Finally narrowing this thing down. Drove the car the other day in the heat and noticed that after parking it and shutting it off, the black hood was scorching. It got so hot that you almost could not touch the air cleaner nor could you touch the intake. But the carb was cool. Then after sitting for about 5 minutes, the carb soaked a ton of heat. I know this is the intake and hood now. 
So got a thermal shield from amazon and pinned it up to the inside of the hood. 
Hood was so hot in the sun on the outside, but the inside was nice and cool. 
Hope this helps stop the heat soak problem. Next is to wrap the intake.


----------



## tncad (Dec 23, 2011)

chickenfriend said:


> I don't know about wrapping the intake. I would think it should be allowed to be heated from the exhaust.
> 
> The reason is that with the long runners and the fuel delivered not at the head, the gas vapor tends to condense on the runners.
> 
> ...


 I took the coolant off the intake. A vw mechanic told me the other day that having the coolant continue circulating thru the intake is not a good thing. The original carb rabbits had a valve that controlled the coolant thru the intake. He said in winter its ok, but the summer heat here is not good for it.
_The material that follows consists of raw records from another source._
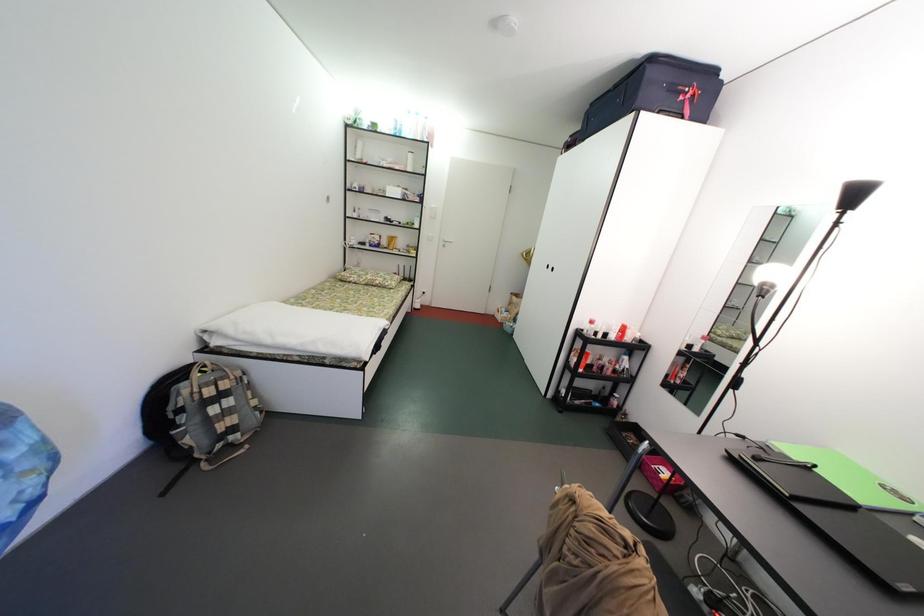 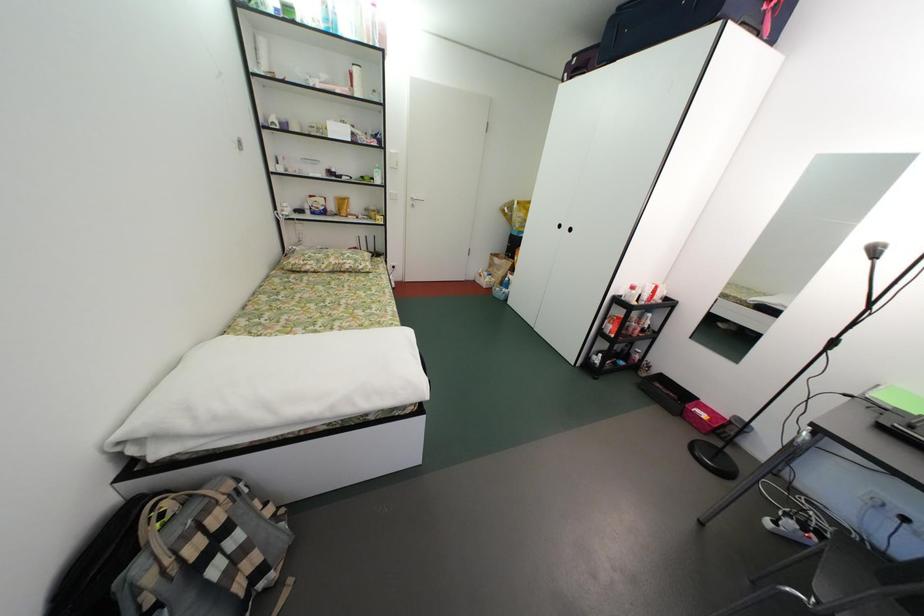 Question: The first image is from the beginning of the video and the second image is from the end. How did the camera likely rotate when shooting the video?

Choices:
 (A) Left
 (B) Right
 (C) Up
 (D) Down

Answer: (B) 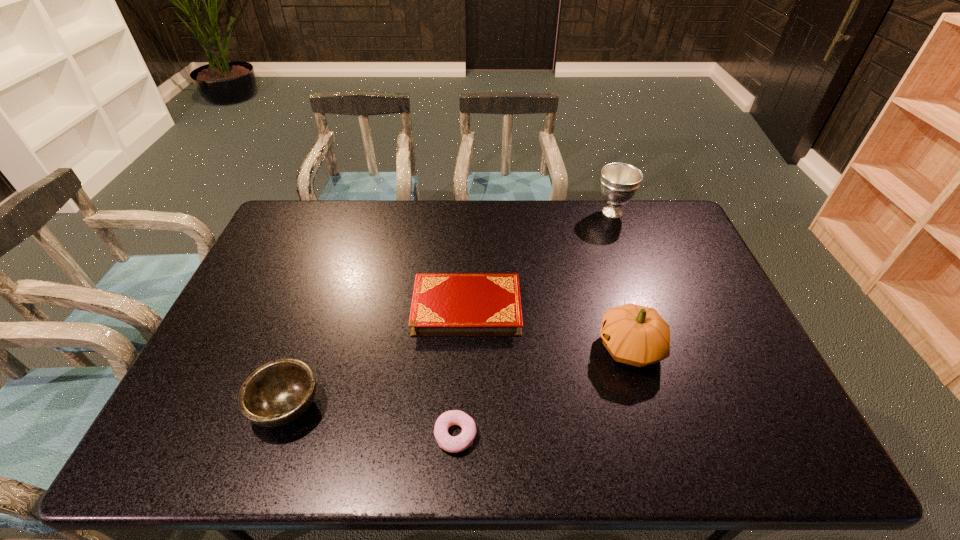 Locate an element on the screen. This screenshot has height=540, width=960. vacant area between the chalice and the doughnut is located at coordinates [x=534, y=323].

Identify the location of vacant space in between the shortest object and the gourd. (542, 391).

Where is `vacant space that's between the shortest object and the hardback book`? The width and height of the screenshot is (960, 540). vacant space that's between the shortest object and the hardback book is located at coordinates (461, 372).

Locate an element on the screen. vacant area between the hardback book and the shortest object is located at coordinates (461, 372).

Find the location of `free space between the shortest object and the chalice`. free space between the shortest object and the chalice is located at coordinates (534, 323).

In order to click on free space between the gourd and the third tallest object in this screenshot , I will do `click(459, 376)`.

Image resolution: width=960 pixels, height=540 pixels. What are the coordinates of `unoccupied area between the gourd and the leftmost object` in the screenshot? It's located at (459, 376).

Where is `empty location between the gourd and the hardback book`? empty location between the gourd and the hardback book is located at coordinates (548, 328).

At what (x,y) coordinates should I click in order to perform the action: click on object that is the fourth closest one to the bowl. Please return your answer as a coordinate pair (x, y). The width and height of the screenshot is (960, 540). Looking at the image, I should click on (619, 182).

Point out which object is positioned as the fourth nearest to the third tallest object. Please provide its 2D coordinates. Your answer should be formatted as a tuple, i.e. [(x, y)], where the tuple contains the x and y coordinates of a point satisfying the conditions above.

[(619, 182)] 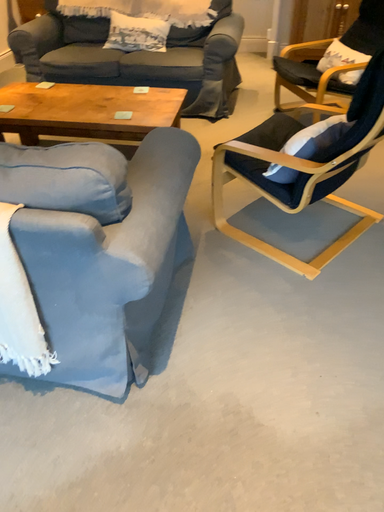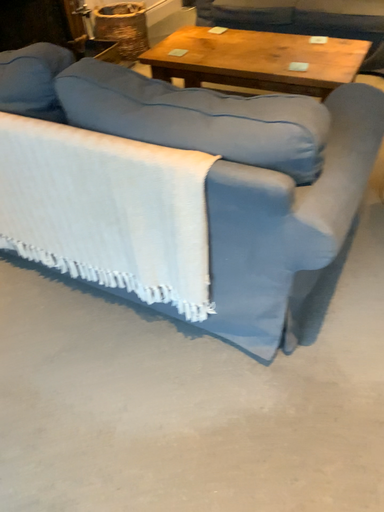 Question: How did the camera likely rotate when shooting the video?

Choices:
 (A) rotated right
 (B) rotated left

Answer: (B)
That intake gets very hot being it sits right over top of the exhaust manifold. I am going to try the thermal mat first then start from there. He said a heat shield around the bottom of the carb to keep the radiant heat from rising under the carb is the best thing. 
So I guess now I have to be a aluminum fabricator for now. 
Here is a link to the pic of my thermal hood mat. 
http://tennesseecadservices.com/coppermine/displayimage.php?album=7&pid=69#top_display_media 

I guess we will see what happens. 
Thanks for your reply


----------



## tncad (Dec 23, 2011)

*32/36 cooled off finally.*

I think I finally got this. Talked to an engineering company that tunes intakes for nissan motors. They told me to use Teflon. I went up to Bristol and picked up a piece of Teflon for about $7.00 and some change. Took my intake off and bolted the Teflon to the intake. Then just used a Dremel tool and shaped it. Then just bolted it on the head and used some high heat rtv for a seal. This has knocked out about 90% of the heat transfer off the intake. Still gets hot, but at least you can touch the intake with your hand. Also, it runs alot better and smoother even at idle. I also added the thermal mat under the hood to keep the black hood from heating up the engine compartment.
So far this has worked very well. Engineer told me I should get about 100, 000 miles before I would have to change it out.

If you are having a heat issue, I would highly recommend the teflon. I am going to get some more and make my carb spacers with it.
Scott:laugh:


----------